The final paper is "Diachronic evidence in segmental phonology: the case 
of obstruent laryngeal specifications" by Patrick Honeybone. The author, 
after an overly long introduction, notes two traditions. The first, 
perhaps "standard tradition," describes the difference between /p,t,k/ 
and /b,d,g/ with the feature [voice]. The second tradition asserts that 
there are two types of languages: Type A (e.g. English, German) has 
aspirated voiceless stops, little if any voicing in "voiced stops," and 
assimilation to voicelessness, while Type B languages (e.g. Dutch, 
Spanish) have unaspirated voiceless stops, fully voiced voiced stops, and 
assimilation to voicing. The assertion is that in Type A languages the 
transcription above is not correct, and thus the featural difference in 
stops is not [voice] in these languages. The diachronic evidence comes 
from an apparent merger of "voiced" and "voiceless" stops in some non-
standard German varieties to voiced stops, and "voicing of fricatives" 
from Old English to some varieties of Middle English. These seem 
counterexamples to the claimed markedness universal that voiced obstruents 
exist only if there also exist voiceless ones. However, this apparent 
problem disappears if the second tradition is adopted, that is, if the 
difference is not [voice] at all, but [spread]. In this case, the starting 
point is aspirated vs. unaspirated obstruents, and one set loses its 
aspiration. This "delaryngealization" is predicted to occur, and is now 
seen as a natural development. This is a fascinating article, but again 
seems to have more to do with specific features than how they are 
organized.

DISCUSSION

This book is a welcome contribution to phonology, raising the question of 
representations and featural organization that many phonologists assume is 
irrelevant. A majority of the authors allow that in this era dominated by 
OT, there is still a place for representations to make a fruitful 
contribution (though Yip argues against this). As such, it deserves 
consideration and further research to respond to the claims advanced here.

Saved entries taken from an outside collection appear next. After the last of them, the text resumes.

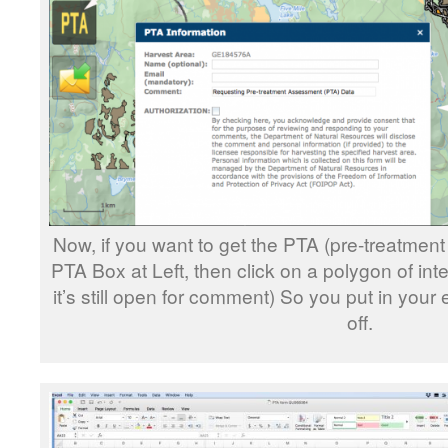
Now, if you want to get the PTA (pre-treatment
PTA Box at Left, then click on a polygon of inte
it’s still open for comment) So you put in your
off.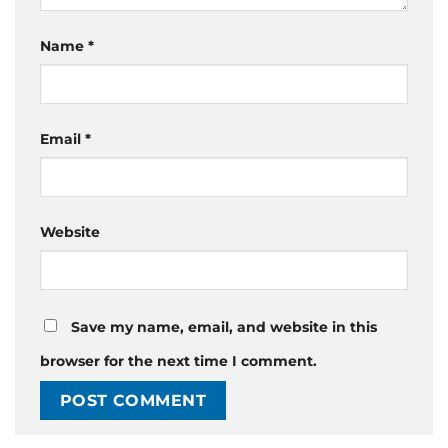
Name
*
Email
*
Website
Save my name, email, and website in this
browser for the next time I comment.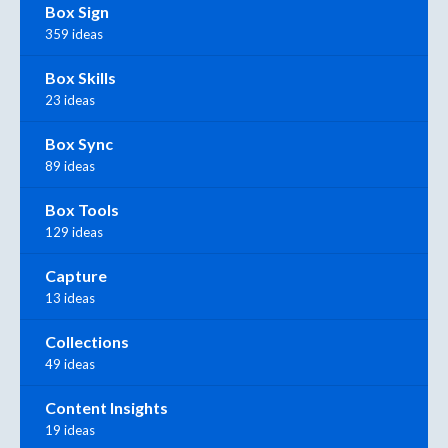
Box Sign
359 ideas
Box Skills
23 ideas
Box Sync
89 ideas
Box Tools
129 ideas
Capture
13 ideas
Collections
49 ideas
Content Insights
19 ideas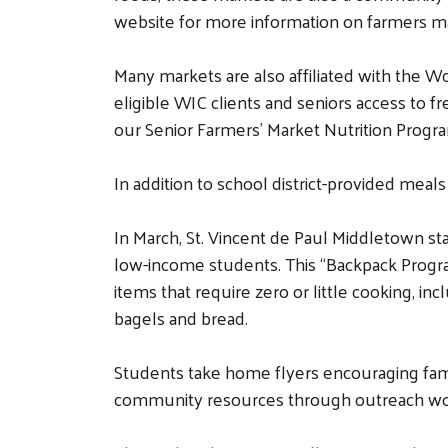
website for more information on farmers mar
Many markets are also affiliated with the 
eligible WIC clients and seniors access to f
our Senior Farmers’ Market Nutrition Program
In addition to school district-provided mea
In March, St. Vincent de Paul Middletown s
low-income students. This “Backpack Progra
items that require zero or little cooking, in
bagels and bread.
Students take home flyers encouraging famil
community resources through outreach wo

The volume is attractively bound, but some editing errors such as 
misspellings, miscapitalization, misnumbering of sections, and 
unalphabetical ordering of references (each of which happened multiple 
times) mar the volume.

It includes a helpful language index, containing over 300 languages 
referred to in the papers. The author index is welcome but has the curious 
characteristic of listing co-authors not as individuals, but as a unit, 
e.g. Kisseberth does not get a line of his own, but is included 
in "Kenstowicz, M. & C. Kisseberth." 

REFERENCES

Kiparsky, Paul. 2000. Opacity and Cyclicity. The Linguistic Review 17:351-
365.

Padgett, Jaye. 2000. Feature classes in phonology. Language 78.1:81-110.

Rice, Keren. 1993. A reexamination of the feature [sonorant]: sonorant 
obstruents. Language 69.2: 308-344.

Walsh, Laura. 1997. The Phonology of Liquids. Ph.D. dissertation, 
University of Massachusetts, Amherst. 

ABOUT THE REVIEWER


Mike Cahill has done on-site linguistic investigation in the Konni 
language of northern Ghana for several years, including application to 
literacy and translation work. He received his Ph.D. from Ohio State 
University in 1999, and is primarily interested in African phonology, 
cross-linguistic patterns in tone, and labial-velar stops and nasals. He 
currently serves as SIL's International Linguistics Coordinator.